119. Having methodically evaluated the totality of evidence presented before this court and carefully weighed the prosecution's case against the accused's defense, and having subjected both to the stringent standards demanded by our law and Constitution, this court arrives at the inescapable conclusion that the accused, Jackson Odhiambo alias Lizer, is GUILTY of murder contrary to Section 203 as read with Section 204 of the Penal Code. The evidence speaks with such clarity and force that this court has no hesitation in entering a conviction against the accused for the brutal and calculated murder of Edwin Kiprotich Kiptoo alias Chiloba.
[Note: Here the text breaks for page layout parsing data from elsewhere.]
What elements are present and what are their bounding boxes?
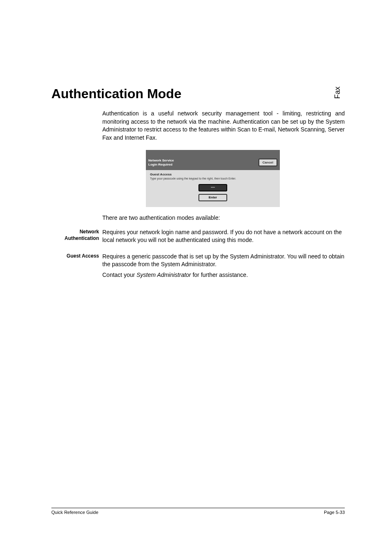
screenshot-container: Network Service Login Required Cancel Gu… — [146, 150, 345, 207]
guest-access-definition: Guest Access Requires a generic passcode… — [51, 253, 345, 282]
page-title: Authentication Mode — [51, 86, 345, 101]
desc2-suffix: for further assistance. — [191, 272, 248, 278]
network-auth-definition: Network Authentication Requires your net… — [51, 228, 345, 247]
page-content: Authentication Mode Authentication is a … — [0, 0, 392, 282]
screenshot-title-line2: Login Required — [148, 163, 174, 167]
guest-desc-1: Requires a generic passcode that is set … — [102, 253, 345, 269]
modes-intro-text: There are two authentication modes avail… — [102, 214, 345, 221]
guest-desc-2: Contact your System Administrator for fu… — [102, 271, 345, 279]
footer-right: Page 5-33 — [324, 510, 345, 515]
screenshot-titlebar: Network Service Login Required Cancel — [146, 157, 280, 170]
footer-left: Quick Reference Guide — [51, 510, 98, 515]
enter-button[interactable]: Enter — [198, 194, 227, 201]
network-auth-desc: Requires your network login name and pas… — [102, 228, 345, 247]
screenshot-title: Network Service Login Required — [148, 159, 174, 166]
term-line2: Authentication — [51, 235, 99, 242]
cancel-button[interactable]: Cancel — [258, 159, 277, 166]
screenshot-buttons: ***** Enter — [150, 184, 276, 201]
screenshot-body: Guest Access Type your passcode using th… — [146, 170, 280, 207]
screenshot-header-bar — [146, 150, 280, 157]
network-auth-term: Network Authentication — [51, 228, 102, 247]
desc2-prefix: Contact your — [102, 272, 136, 278]
term-line1: Network — [51, 228, 99, 235]
guest-access-term: Guest Access — [51, 253, 102, 282]
network-desc-text: Requires your network login name and pas… — [102, 228, 345, 244]
screenshot-title-line1: Network Service — [148, 159, 174, 163]
guest-access-title: Guest Access — [150, 173, 276, 176]
passcode-input[interactable]: ***** — [198, 184, 227, 191]
page-footer: Quick Reference Guide Page 5-33 — [51, 508, 345, 515]
desc2-italic: System Administrator — [136, 272, 191, 278]
passcode-instruction: Type your passcode using the keypad to t… — [150, 177, 276, 180]
intro-paragraph: Authentication is a useful network secur… — [102, 110, 345, 142]
login-screenshot: Network Service Login Required Cancel Gu… — [146, 150, 280, 207]
guest-access-desc: Requires a generic passcode that is set … — [102, 253, 345, 282]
120. The gravity of this conviction demands careful consideration of all factors that may bear upon the ultimate sentence. Accordingly, both the prosecution and defense counsel are directed to file comprehensive submissions addressing aggravating and mitigating circumstances within fourteen (14) days from today.
121. Consequently, the matter shall be mentioned on 16th December, 2024 for sentence hearing.
Verdict And Sentence Imposed Agaisnt The Accused/convict 122. The prosecution story in brief is that on the 31st December 2022 up and until the wee hours the deceased Edwin Kiprotich Kiptoo alias Chiloba was alive and looking forward to welcome the new year so that he can purpose to achieve his vision and dreams as restated by one of his key sponsors during the hearing of this case. As reflected in the evidence the closest confidant who spent time with the deceased on this material day was none other than the accused before this court. He also happened to be residing in the same apartment with the deceased person. The accused person/convict according to the prosecution had an earlier point in time enjoyed what moralists will describe as illicit intimacy with the deceased.
123. However notwithstanding that school of thought the typology of relationship of two people from the same sex or gender, strongly attracted to each other, and regularly agreeing to formally embrace the rights and responsibilities they felt should flow from and attached to that relationship is now gaining prominence including the aspect of settleing down as married couples. In so far as the Kenyan Republic is concerned, marriage within our borders is a union of one man and one woman to the exclusion while it lasts of all others. In essence same sex relationship and unions are not only denied any form of legal protection they are also regarded as moral and their cohabitation ought to receive condemnation by society and the law at large. This matter remains to dominate our juridical system even as to the questions being raised ignore the provisions of Article 27 of the constitution read as a whole.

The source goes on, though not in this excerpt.